SOURCE INFORMATION:
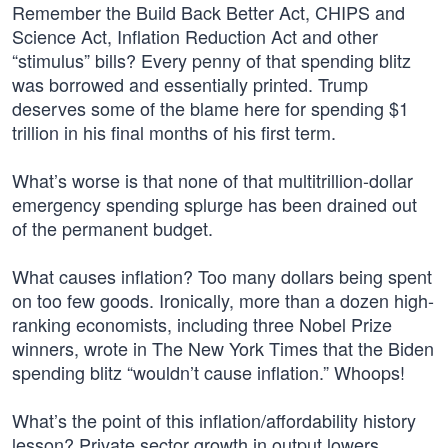
Remember the Build Back Better Act, CHIPS and
Science Act, Inflation Reduction Act and other
“stimulus” bills? Every penny of that spending blitz
was borrowed and essentially printed. Trump
deserves some of the blame here for spending $1
trillion in his final months of his first term.
What’s worse is that none of that multitrillion-dollar
emergency spending splurge has been drained out
of the permanent budget.
What causes inflation? Too many dollars being spent
on too few goods. Ironically, more than a dozen high-
ranking economists, including three Nobel Prize
winners, wrote in The New York Times that the Biden
spending blitz “wouldn’t cause inflation.” Whoops!
What’s the point of this inflation/affordability history
lesson? Private sector growth in output lowers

YOUR TASK:
Each line above that has the word "What" must be copied.

SOLUTION TO THE PROBLEM:
What’s worse is that none of that multitrillion-dollar
What causes inflation? Too many dollars being spent
What’s the point of this inflation/affordability history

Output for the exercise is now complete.